Not to be rude, but you can't help noticing that the guys making this kind of talk tend to be of a... certain age. Auto Action #1576 ran with the cover "Formula Ugly", and editor Rob Margeit's column was fairly typical:

For me, as a child growing up and falling in love with F1, part of the appeal lay in the simple beauty of of the cars. I still remember the first time I laid eyes on Mario Andretti's low-slung JPS Lotus. Respendent in its classic black-and-gold warpaint, Andretti's sleek racer was everything a race car should be. In the 1980s, I was enamoured of Gordon Murray's Brabham BT52 that propelled Nelson Piquet to the 1983 title... In 1991, team boss Eddie Jordan turned to F1 and made an immediate impact with the 191, designed by Gary Anderson and featuring the classic "coke bottle" shape. Look at it today and it still makes your heart beat just that little bit quicker.

And then, like clockwork:

Go back to the 1960s and F1 car design was an art. From sleek Brabhams, nimble Lotuses and gorgeous Dan Gurney Eagle, the 1960s represented the apogee of F1 car design. At least in terms of aesthetics.

Sigh. Yes, even in 2014, there are still people who can't forgive us for moving on from the Lotus 49.

Now I'm sorry Rob, everyone, but I just don't get it. You know what the cars of '66-'68 looks like to me? Primitive. They were simple, sure, but as far as I'm concerned simple is for simpletons. Give me complexity. Give me the fluid razor curves of the 2008 title rivals, the Ferrari F2008 and McLaren MP4-23, the most evenly-matched cars of the Noughties, maybe of all time. All I ever read in the official publications was how they looked like an aerodynamic dog's breakfast, but I just loved visualising the slipstream flowing around them, like some sort of fractal art in motion. I didn't care that they were the opposite of simple, they were clever, their shapes the result of an incredible amount of computer jamming, trial & error, and sheer hard work. They were and are, absolutely breathtaking.

It's no secret what's going on here.
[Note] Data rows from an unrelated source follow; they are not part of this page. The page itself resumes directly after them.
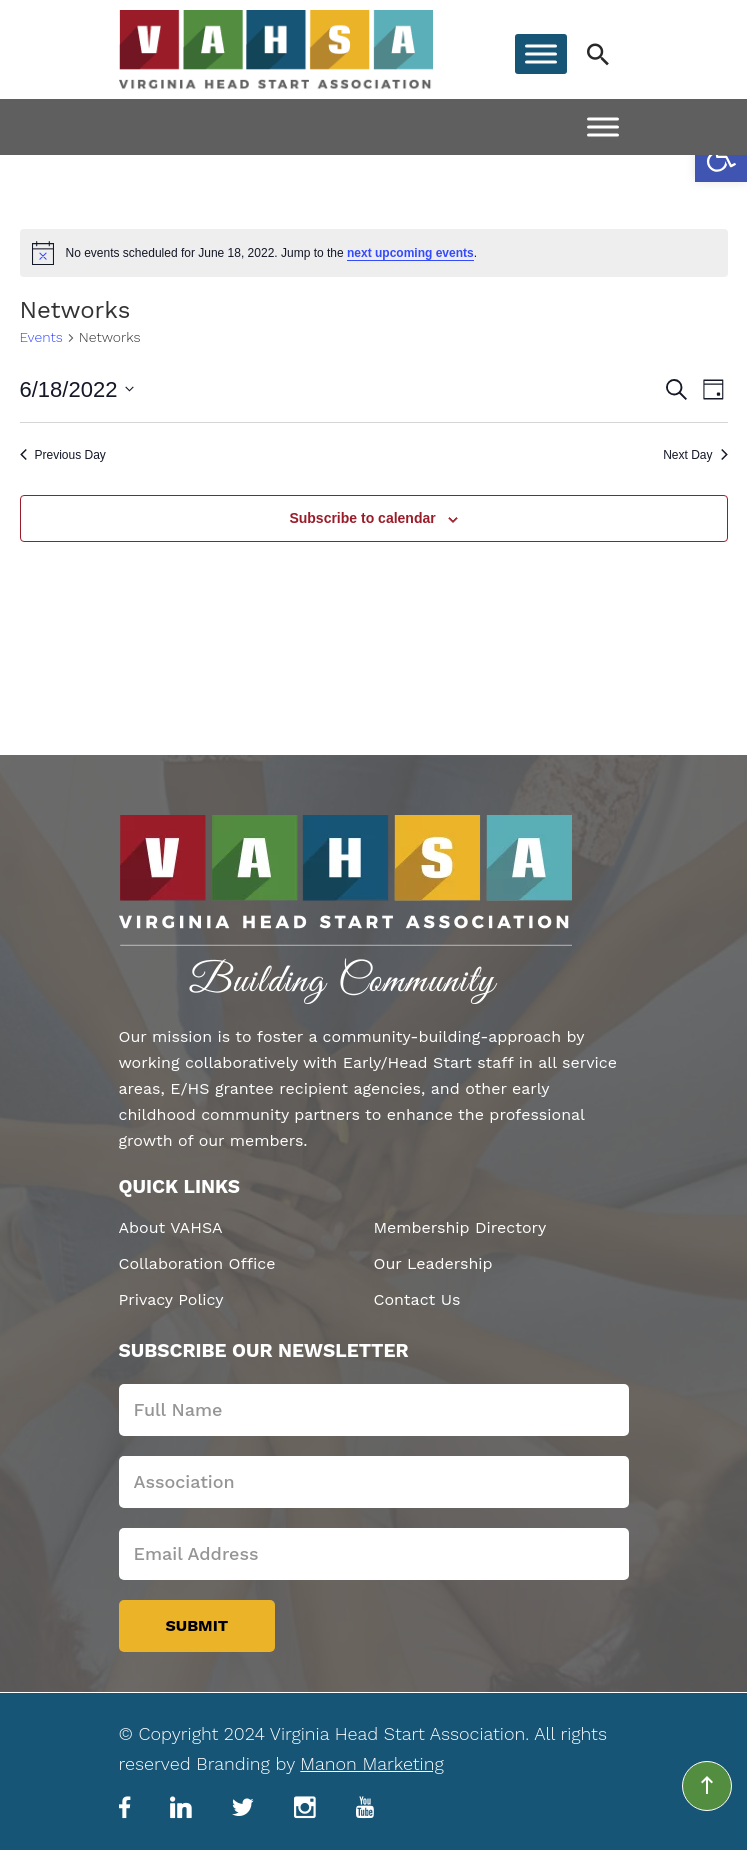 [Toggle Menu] (541, 54)
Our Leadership (433, 1263)
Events (41, 337)
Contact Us (417, 1299)
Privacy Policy (171, 1299)
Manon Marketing (371, 1763)
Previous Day (63, 455)
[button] (721, 156)
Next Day (695, 455)
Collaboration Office (197, 1263)
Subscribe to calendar (362, 518)
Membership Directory (460, 1227)
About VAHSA (171, 1227)
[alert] (374, 253)
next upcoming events (410, 253) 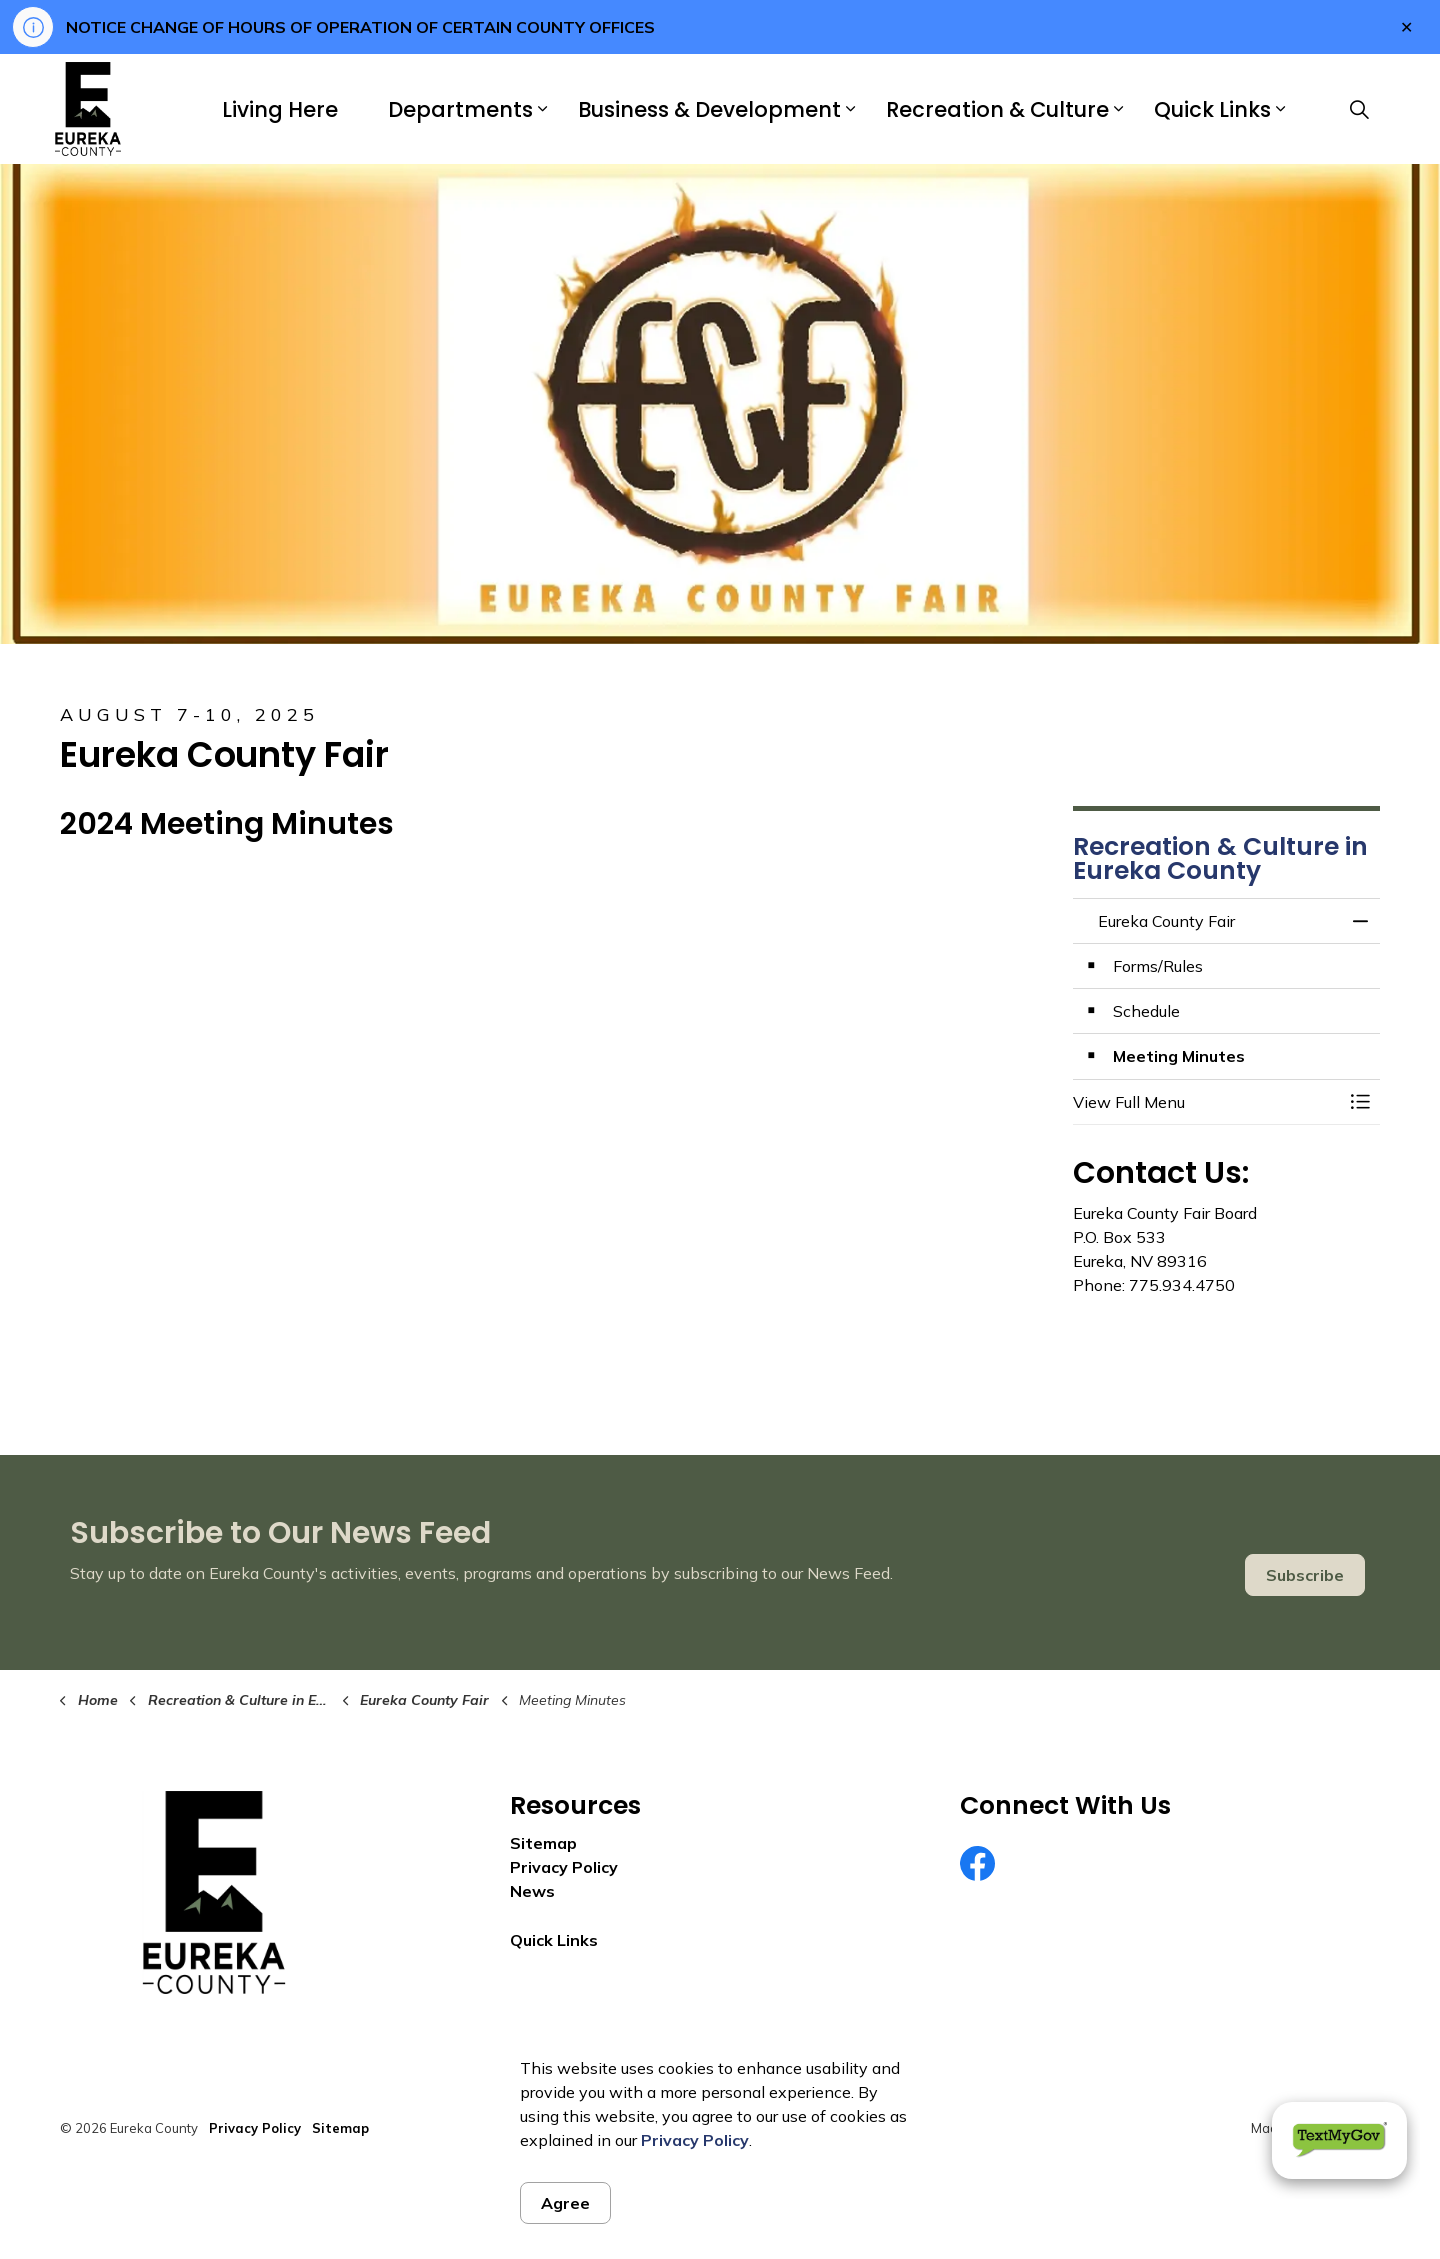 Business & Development (709, 109)
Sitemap (543, 1843)
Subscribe (1305, 1575)
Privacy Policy (695, 2140)
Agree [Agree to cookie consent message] (565, 2203)
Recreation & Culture (997, 109)
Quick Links (1212, 109)
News (532, 1891)
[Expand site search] (1359, 109)
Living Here (280, 109)
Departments (460, 109)
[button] (1207, 1102)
Everyone's idea of what Formula 1 should be is formed in the early days when they first encounter the sport; that's the era that gets framed by the nostalgia goggles and held up as the standard by which all other eras are measured. It happens to all of us, so I'm not going to be so unkind as to deprive the older fans of their right to an opinion. I just want them to realise that it happened differently to us young'uns. If you need a moment to gather up your blown mind, take all the time you need, we'll wait.

Cars with dongs on the front take a bit of getting used to, I'll admit. I'm not going to explain the technical loophole that created them, others have done a better job of that better already. But I will finish off by pointing out a basic principle. Want to see the four most beautiful Grand Prix cars of all time?

1992 Williams

1998 McLaren

2002 Ferrari
2011 Red Bull
The car that wins most looks best. So has it always been.